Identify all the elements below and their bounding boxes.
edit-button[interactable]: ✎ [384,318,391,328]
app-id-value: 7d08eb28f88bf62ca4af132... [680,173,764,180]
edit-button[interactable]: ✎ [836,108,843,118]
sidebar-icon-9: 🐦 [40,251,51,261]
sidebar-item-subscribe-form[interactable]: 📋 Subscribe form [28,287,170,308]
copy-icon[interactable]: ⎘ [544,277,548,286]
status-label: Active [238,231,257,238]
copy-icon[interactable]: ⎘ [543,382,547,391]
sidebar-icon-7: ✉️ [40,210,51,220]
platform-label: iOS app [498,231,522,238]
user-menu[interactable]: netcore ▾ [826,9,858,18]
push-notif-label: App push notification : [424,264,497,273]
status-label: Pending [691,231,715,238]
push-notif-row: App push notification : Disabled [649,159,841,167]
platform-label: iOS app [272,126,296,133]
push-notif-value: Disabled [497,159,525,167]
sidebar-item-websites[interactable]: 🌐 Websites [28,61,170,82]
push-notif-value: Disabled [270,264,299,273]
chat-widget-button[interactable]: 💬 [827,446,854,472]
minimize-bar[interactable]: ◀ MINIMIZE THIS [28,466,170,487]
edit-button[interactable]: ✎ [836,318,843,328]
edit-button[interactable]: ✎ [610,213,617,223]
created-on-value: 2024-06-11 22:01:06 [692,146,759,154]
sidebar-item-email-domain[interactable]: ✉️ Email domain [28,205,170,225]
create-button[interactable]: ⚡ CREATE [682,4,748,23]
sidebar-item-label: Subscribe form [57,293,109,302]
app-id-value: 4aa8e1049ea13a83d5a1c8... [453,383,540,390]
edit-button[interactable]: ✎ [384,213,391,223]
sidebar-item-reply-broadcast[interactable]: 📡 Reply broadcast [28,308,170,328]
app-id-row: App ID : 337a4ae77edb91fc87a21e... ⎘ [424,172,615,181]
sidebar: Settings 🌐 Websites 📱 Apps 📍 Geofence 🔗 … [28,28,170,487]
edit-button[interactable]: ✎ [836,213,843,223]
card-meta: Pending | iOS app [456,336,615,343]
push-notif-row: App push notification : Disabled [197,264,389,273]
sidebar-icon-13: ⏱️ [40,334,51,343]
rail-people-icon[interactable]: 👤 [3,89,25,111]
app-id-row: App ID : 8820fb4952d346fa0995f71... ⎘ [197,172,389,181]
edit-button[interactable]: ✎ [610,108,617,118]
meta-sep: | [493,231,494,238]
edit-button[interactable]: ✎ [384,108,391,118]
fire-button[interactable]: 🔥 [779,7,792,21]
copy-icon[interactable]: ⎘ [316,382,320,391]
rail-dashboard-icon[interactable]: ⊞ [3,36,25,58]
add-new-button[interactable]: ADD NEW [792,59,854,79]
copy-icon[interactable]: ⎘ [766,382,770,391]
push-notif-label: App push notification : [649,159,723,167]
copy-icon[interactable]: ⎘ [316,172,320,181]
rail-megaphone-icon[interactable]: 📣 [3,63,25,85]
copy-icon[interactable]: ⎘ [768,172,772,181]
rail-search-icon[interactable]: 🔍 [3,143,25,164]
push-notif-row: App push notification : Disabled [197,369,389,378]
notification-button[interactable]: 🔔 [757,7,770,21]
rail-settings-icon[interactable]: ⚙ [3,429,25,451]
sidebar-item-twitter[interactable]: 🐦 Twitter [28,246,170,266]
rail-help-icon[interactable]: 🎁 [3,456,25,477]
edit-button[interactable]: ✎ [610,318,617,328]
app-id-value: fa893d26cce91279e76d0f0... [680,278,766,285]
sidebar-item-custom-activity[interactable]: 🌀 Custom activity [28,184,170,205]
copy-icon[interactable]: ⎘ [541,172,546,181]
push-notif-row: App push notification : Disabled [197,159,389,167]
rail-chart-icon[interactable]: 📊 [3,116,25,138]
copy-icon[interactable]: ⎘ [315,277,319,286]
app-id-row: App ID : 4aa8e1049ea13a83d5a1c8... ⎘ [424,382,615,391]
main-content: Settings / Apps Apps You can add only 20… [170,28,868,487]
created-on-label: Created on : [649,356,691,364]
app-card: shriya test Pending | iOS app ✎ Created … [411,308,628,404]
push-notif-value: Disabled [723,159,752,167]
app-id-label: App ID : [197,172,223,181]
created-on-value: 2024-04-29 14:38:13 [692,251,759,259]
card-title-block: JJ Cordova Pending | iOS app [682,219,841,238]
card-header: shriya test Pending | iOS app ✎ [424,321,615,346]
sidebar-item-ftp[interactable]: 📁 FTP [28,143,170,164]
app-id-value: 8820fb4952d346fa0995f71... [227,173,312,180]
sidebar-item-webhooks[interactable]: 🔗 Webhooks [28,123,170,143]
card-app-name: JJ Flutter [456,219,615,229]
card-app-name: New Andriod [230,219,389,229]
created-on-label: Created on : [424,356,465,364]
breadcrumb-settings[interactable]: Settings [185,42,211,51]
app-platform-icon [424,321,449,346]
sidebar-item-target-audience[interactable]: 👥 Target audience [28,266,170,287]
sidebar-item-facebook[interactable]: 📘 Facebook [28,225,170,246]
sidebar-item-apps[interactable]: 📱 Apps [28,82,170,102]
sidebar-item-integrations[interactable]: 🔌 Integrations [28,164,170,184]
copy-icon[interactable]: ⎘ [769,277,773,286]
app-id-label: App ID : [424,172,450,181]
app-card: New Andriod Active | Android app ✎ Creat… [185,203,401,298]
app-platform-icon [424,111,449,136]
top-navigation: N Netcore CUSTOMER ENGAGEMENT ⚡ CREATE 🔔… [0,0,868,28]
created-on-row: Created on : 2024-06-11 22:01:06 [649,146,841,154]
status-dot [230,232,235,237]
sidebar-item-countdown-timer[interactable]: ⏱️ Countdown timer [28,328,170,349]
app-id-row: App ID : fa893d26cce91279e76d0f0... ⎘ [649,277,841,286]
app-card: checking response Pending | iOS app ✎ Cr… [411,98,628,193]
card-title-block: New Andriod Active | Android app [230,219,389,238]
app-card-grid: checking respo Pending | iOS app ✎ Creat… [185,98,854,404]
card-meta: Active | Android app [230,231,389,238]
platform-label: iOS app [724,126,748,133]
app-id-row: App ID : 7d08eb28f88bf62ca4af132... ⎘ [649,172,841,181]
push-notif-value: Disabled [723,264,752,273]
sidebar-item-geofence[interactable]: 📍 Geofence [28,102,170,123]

§ **What this task involves**:
Copy out the data shown above in full. Match it exactly.

§ **Answer area**:
Identify all the elements below and their bounding boxes.
edit-button[interactable]: ✎ [384,318,391,328]
app-id-value: 7d08eb28f88bf62ca4af132... [680,173,764,180]
edit-button[interactable]: ✎ [836,108,843,118]
sidebar-icon-9: 🐦 [40,251,51,261]
sidebar-item-subscribe-form[interactable]: 📋 Subscribe form [28,287,170,308]
copy-icon[interactable]: ⎘ [544,277,548,286]
status-label: Active [238,231,257,238]
copy-icon[interactable]: ⎘ [543,382,547,391]
sidebar-icon-7: ✉️ [40,210,51,220]
platform-label: iOS app [498,231,522,238]
user-menu[interactable]: netcore ▾ [826,9,858,18]
push-notif-label: App push notification : [424,264,497,273]
status-label: Pending [691,231,715,238]
push-notif-row: App push notification : Disabled [649,159,841,167]
platform-label: iOS app [272,126,296,133]
push-notif-value: Disabled [497,159,525,167]
sidebar-item-websites[interactable]: 🌐 Websites [28,61,170,82]
push-notif-value: Disabled [270,264,299,273]
chat-widget-button[interactable]: 💬 [827,446,854,472]
minimize-bar[interactable]: ◀ MINIMIZE THIS [28,466,170,487]
edit-button[interactable]: ✎ [836,318,843,328]
edit-button[interactable]: ✎ [610,213,617,223]
created-on-value: 2024-06-11 22:01:06 [692,146,759,154]
sidebar-item-email-domain[interactable]: ✉️ Email domain [28,205,170,225]
create-button[interactable]: ⚡ CREATE [682,4,748,23]
sidebar-item-label: Subscribe form [57,293,109,302]
app-id-value: 4aa8e1049ea13a83d5a1c8... [453,383,540,390]
edit-button[interactable]: ✎ [384,213,391,223]
sidebar-item-reply-broadcast[interactable]: 📡 Reply broadcast [28,308,170,328]
app-id-row: App ID : 337a4ae77edb91fc87a21e... ⎘ [424,172,615,181]
sidebar: Settings 🌐 Websites 📱 Apps 📍 Geofence 🔗 … [28,28,170,487]
edit-button[interactable]: ✎ [836,213,843,223]
card-meta: Pending | iOS app [456,336,615,343]
push-notif-row: App push notification : Disabled [197,264,389,273]
sidebar-icon-13: ⏱️ [40,334,51,343]
rail-people-icon[interactable]: 👤 [3,89,25,111]
app-id-row: App ID : 8820fb4952d346fa0995f71... ⎘ [197,172,389,181]
edit-button[interactable]: ✎ [610,108,617,118]
meta-sep: | [493,231,494,238]
edit-button[interactable]: ✎ [384,108,391,118]
fire-button[interactable]: 🔥 [779,7,792,21]
copy-icon[interactable]: ⎘ [316,382,320,391]
rail-dashboard-icon[interactable]: ⊞ [3,36,25,58]
add-new-button[interactable]: ADD NEW [792,59,854,79]
copy-icon[interactable]: ⎘ [766,382,770,391]
push-notif-label: App push notification : [649,159,723,167]
copy-icon[interactable]: ⎘ [316,172,320,181]
rail-megaphone-icon[interactable]: 📣 [3,63,25,85]
copy-icon[interactable]: ⎘ [768,172,772,181]
rail-search-icon[interactable]: 🔍 [3,143,25,164]
push-notif-row: App push notification : Disabled [197,369,389,378]
notification-button[interactable]: 🔔 [757,7,770,21]
rail-settings-icon[interactable]: ⚙ [3,429,25,451]
sidebar-item-twitter[interactable]: 🐦 Twitter [28,246,170,266]
rail-help-icon[interactable]: 🎁 [3,456,25,477]
edit-button[interactable]: ✎ [610,318,617,328]
app-id-value: fa893d26cce91279e76d0f0... [680,278,766,285]
sidebar-item-custom-activity[interactable]: 🌀 Custom activity [28,184,170,205]
copy-icon[interactable]: ⎘ [541,172,546,181]
push-notif-row: App push notification : Disabled [197,159,389,167]
rail-chart-icon[interactable]: 📊 [3,116,25,138]
copy-icon[interactable]: ⎘ [315,277,319,286]
app-id-row: App ID : 4aa8e1049ea13a83d5a1c8... ⎘ [424,382,615,391]
main-content: Settings / Apps Apps You can add only 20… [170,28,868,487]
created-on-label: Created on : [649,356,691,364]
app-card: shriya test Pending | iOS app ✎ Created … [411,308,628,404]
push-notif-value: Disabled [723,159,752,167]
app-id-label: App ID : [197,172,223,181]
created-on-value: 2024-04-29 14:38:13 [692,251,759,259]
card-title-block: JJ Cordova Pending | iOS app [682,219,841,238]
card-header: shriya test Pending | iOS app ✎ [424,321,615,346]
sidebar-item-ftp[interactable]: 📁 FTP [28,143,170,164]
app-id-value: 8820fb4952d346fa0995f71... [227,173,312,180]
sidebar-item-webhooks[interactable]: 🔗 Webhooks [28,123,170,143]
card-app-name: JJ Flutter [456,219,615,229]
card-app-name: New Andriod [230,219,389,229]
created-on-label: Created on : [424,356,465,364]
breadcrumb-settings[interactable]: Settings [185,42,211,51]
app-platform-icon [424,321,449,346]
sidebar-item-target-audience[interactable]: 👥 Target audience [28,266,170,287]
sidebar-item-facebook[interactable]: 📘 Facebook [28,225,170,246]
sidebar-item-apps[interactable]: 📱 Apps [28,82,170,102]
sidebar-item-integrations[interactable]: 🔌 Integrations [28,164,170,184]
copy-icon[interactable]: ⎘ [769,277,773,286]
app-id-label: App ID : [424,172,450,181]
app-card: New Andriod Active | Android app ✎ Creat… [185,203,401,298]
app-platform-icon [424,111,449,136]
top-navigation: N Netcore CUSTOMER ENGAGEMENT ⚡ CREATE 🔔… [0,0,868,28]
created-on-row: Created on : 2024-06-11 22:01:06 [649,146,841,154]
status-dot [230,232,235,237]
sidebar-item-countdown-timer[interactable]: ⏱️ Countdown timer [28,328,170,349]
app-id-row: App ID : fa893d26cce91279e76d0f0... ⎘ [649,277,841,286]
app-card: checking response Pending | iOS app ✎ Cr… [411,98,628,193]
card-title-block: New Andriod Active | Android app [230,219,389,238]
app-card-grid: checking respo Pending | iOS app ✎ Creat… [185,98,854,404]
card-meta: Active | Android app [230,231,389,238]
platform-label: iOS app [724,126,748,133]
app-id-row: App ID : 7d08eb28f88bf62ca4af132... ⎘ [649,172,841,181]
push-notif-value: Disabled [723,264,752,273]
sidebar-item-geofence[interactable]: 📍 Geofence [28,102,170,123]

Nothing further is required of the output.